In 2015, Huether was commissioned to design and fabricate several large-scale art-installations for the Terminal Redevelopment Program at the Salt Lake City International Airport in Salt Lake City, Utah. The installation of the artwork for the new airport is scheduled for 2020. (Several years prior, he had completed as smaller work, The Canyon, at the TRAX light rail station at the airport.) Later, he helped design a 1,175-foot tunnel between Concourse A and Concourse B at the airport, named the "River Tunnel". The tunnel will be completed by fall 2024.

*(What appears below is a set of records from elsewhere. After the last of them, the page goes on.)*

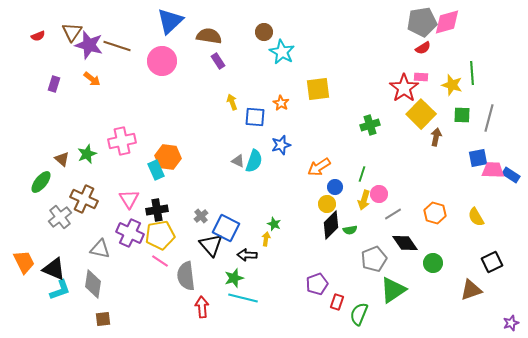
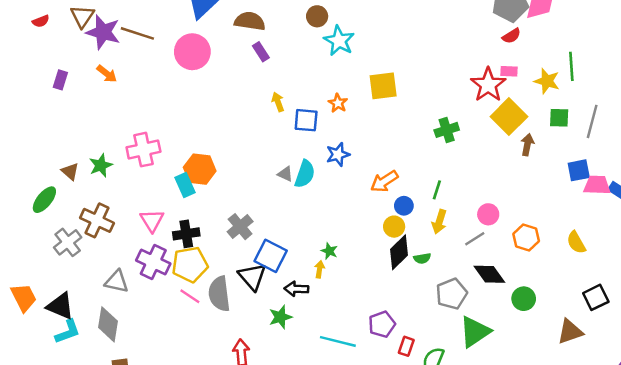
pink circle: (379, 194) -> (488, 214), moved
gray cross: (201, 216) -> (240, 227), moved, size x1.5
gray semicircle: (186, 276) -> (219, 294), moved
cyan line: (243, 298) -> (338, 341), moved

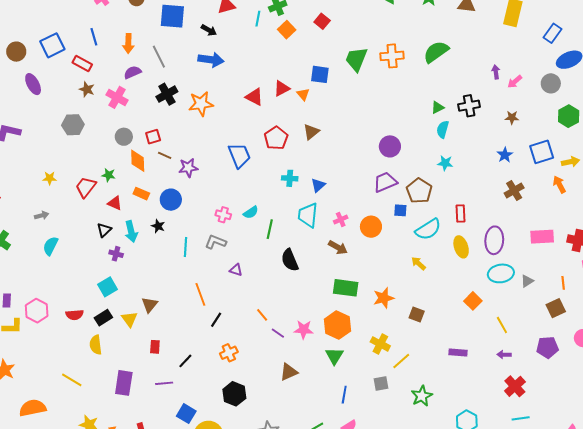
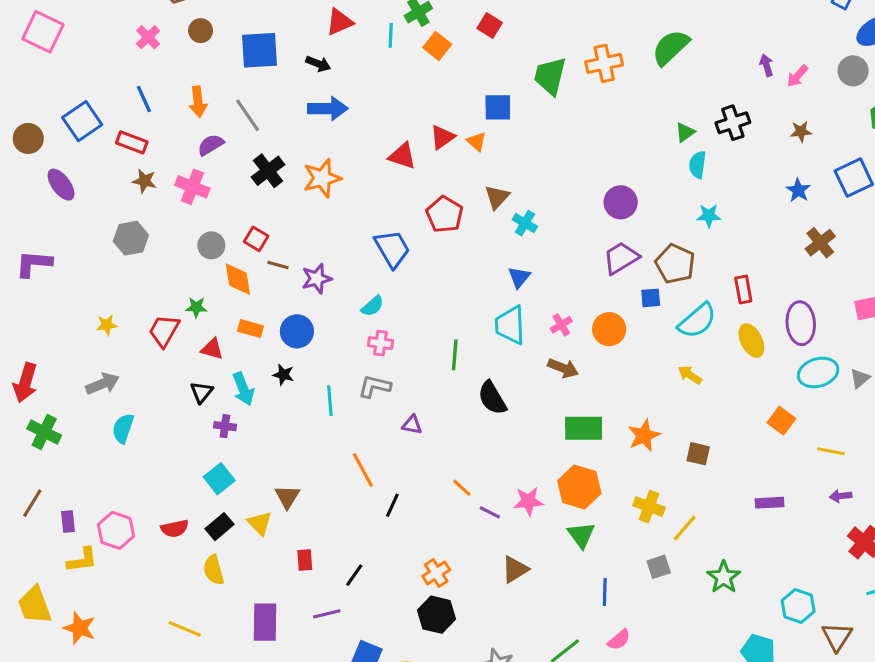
red square: (153, 137) -> (256, 239), turned -35
cyan cross: (290, 178) -> (525, 223), moved, turned 35
cyan semicircle: (251, 212) -> (373, 306), moved
gray arrow: (42, 215) -> (103, 384), size x1.5
yellow line: (502, 325) -> (831, 451), turned -42
orange cross: (229, 353) -> (436, 573), moved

In September 2022, Huether completed a centerpiece Hormel Foods' global headquarters in Austin, Minnesota. The 1-ton, 25-foot tall fork sculpture stands in the company's outdoor plaza. It is made up of nearly 20,000 forks.

==Residencies==
Gordon Huether has been the permanent artist in residence at Artesa Vineyards & Winery since 1997. One of the first pieces Huether completed was a series of sculptures made from a composite of resin, fiberglass and powdered aluminum for the fountain at the vineyard's entrance. Artesa Vineyards & Winery features a rotating exhibit of Gordon Huether's sculptural and fine art work.
A selection of Gordon Huether's fine art work is on display in St. Supéry Estate Vineyards & Winery's gallery space since Fall 2014.